Платон Пантелеймонович Похотливый сидел в кофейне «Ампир», придерживая мизинец над чашкой так высоко, будто тот пытался подать сигнал о помощи. Его взгляд, подернутый дымкой экзистенциальной грусти, скользил по колоннам. Платон Пантелеймонович размышлял о судьбах цивилизации. Он видел себя атлантом, удерживающим небесный свод культуры в этом мире пластиковых стаканчиков и суеты.

– Посмотрите на этот закат, – обратился он к официанту, который просто хотел забрать счет. – Разве это не пурпур древнеримских тог? Разве не в таком освещении рождались величайшие философские трактаты о бренности сущего?

Официант кивнул и попятился. Платон Пантелеймонович вздохнул. Его эрудиция была тяжким бременем, золотым панцирем, под которым билось сердце тонкого ценителя... чего-нибудь эдакого.

В этот момент за соседним столиком молодая пара бурно обсуждала статью в журнале. Девушка, всплеснув руками, воскликнула:

– Представляешь, в новостях пишут: на островах опять случился случай амока! Человек просто схватил мачете и побежал...

Глаза Платона Пантелеймоновича внезапно сузились. Он подался вперед, и его лицо приобрело выражение голодной гиены, увидевшей раненую антилопу.

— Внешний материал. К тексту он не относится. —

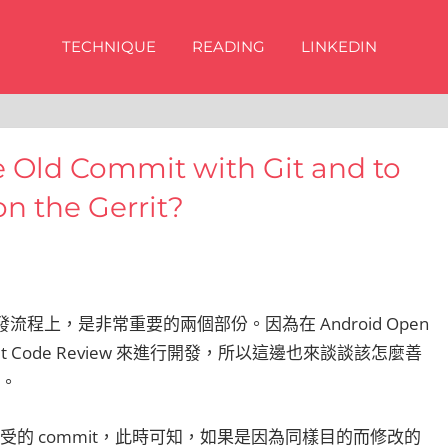
TECHNIQUE
READING
LINKEDIN
e Old Commit with Git and to
n the Gerrit?
w 在軟體開發流程上，是非常重要的兩個部份。因為在 Android Open
 Gerrit Code Review 來進行開發，所以這邊也來談談該怎麼善
w。
被接受的 commit，此時可知，如果是因為同樣目的而修改的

– Простите, юная леди, – вклинился он, и его голос из бархатного баритона стал превращаться в маслянистый шепот. – Я не мог не услышать. Амок! Слово малайского происхождения. Состояние исступления, когда субъект, подавленный социальными нормами или личной неудачей, внезапно впадает в кровавую ярость. Он бежит, сметая все на своем пути, не разбирая лиц, пока его не остановят... или пока он не испустит дух.

Пара замолчала, завороженная напором. Платон Пантелеймонович облизал губы.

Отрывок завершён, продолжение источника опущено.